Here is something that should be pretty obvious, but which I have not heard anyone else comment on. So I am going to comment on it. This is an incidental advantage of all the advances that have been made in digital photography and digital video. Specifically, the vast increase in resolution the typical cameras owned and used by people today, combined with the ubiquity of the internet.
I first noticed it after my wife and I had been watching the new Dr. Who series for a while (after the series was (re)started in 2005). I noticed that I "felt" like I had visited London, to some degree, because of all the on-location Dr. Who footage I had been watching. It hit me that background details are so much more visible in HD than they were in NTSC*.
So I imagine this is true for any current show which shoots on location somewhere. I generally don't watch TV besides The Walking Dead (Hello, downtown, deserted Atlanta). And after looking at so many high-definition still pictures of downtown Boston (after the unfortunate Boston Marathon bombings recently), I have a feel for what downtown Boston looks like.

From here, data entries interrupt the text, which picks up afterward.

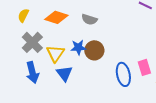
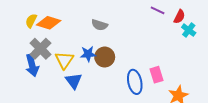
orange diamond: (56, 17) -> (49, 23), moved
blue arrow: (32, 72) -> (32, 65), moved

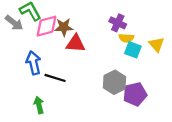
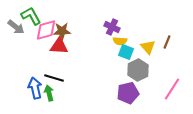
red triangle: (76, 43) -> (59, 46), moved
blue arrow: (33, 63) -> (35, 88), moved
gray hexagon: (115, 82) -> (138, 70), moved
green arrow: (39, 105) -> (49, 93), moved

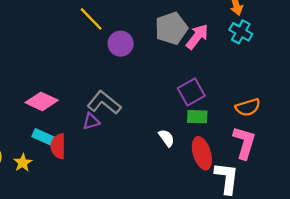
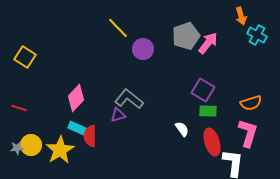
cyan cross: (241, 32) -> (257, 35), moved
purple square: (191, 92) -> (203, 90), turned -30
pink diamond: (42, 101) -> (76, 98), turned -72
yellow star: (23, 163) -> (60, 150), size x1.8

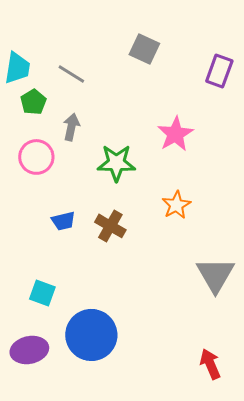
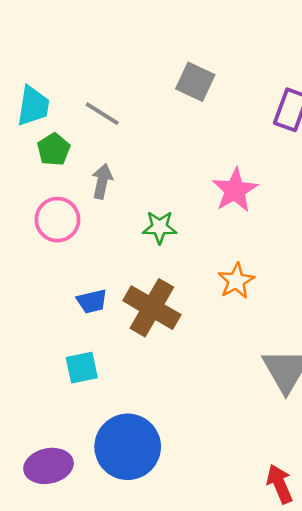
green star: (116, 163) -> (160, 227), size x0.7
brown cross: (110, 226) -> (152, 308), size x1.4
cyan square: (42, 293) -> (82, 368), moved, turned -32

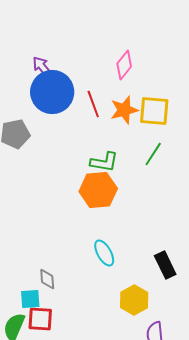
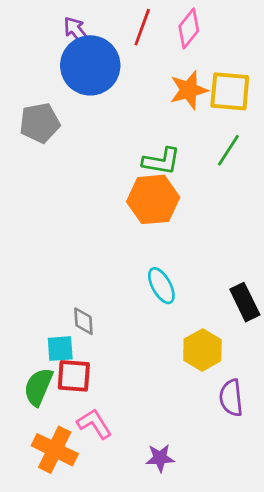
red line: (93, 104) -> (142, 27), moved, turned 40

And this isn't even getting into locations included in a modern video game. Most are fabricated, but some locations are modeled to some degree after real locations, with varying degrees of accuracy. How many gamers feel like they have actually been aboard the Normandy from Mass Effect, or the Pillar of Autumn from Halo? What is your favorite place to "visit," which doesn't really exist? The island in "Far Cry?" Not being a genuine, dyed-in-the-wool gamer, I imagine there are lots of places in games that I have never experienced which would rate far better than the ones that I have mentioned.
Anyway, to you young whipper-snappers, back in my day, it took some darned good game programming to make someone feel like they had really been inside your game. You guys have it lucky!
*Yes, I imagine the older Dr. Who was shot and broadcast in PAL standard, but by the time I watched the older Dr. Who episodes, they had been converted to NTSC, because I lived (and still do) in the US, and my only access to the older episodes was via PBS (which was only broadcast in NTSC, like the rest of US over-the-air programs).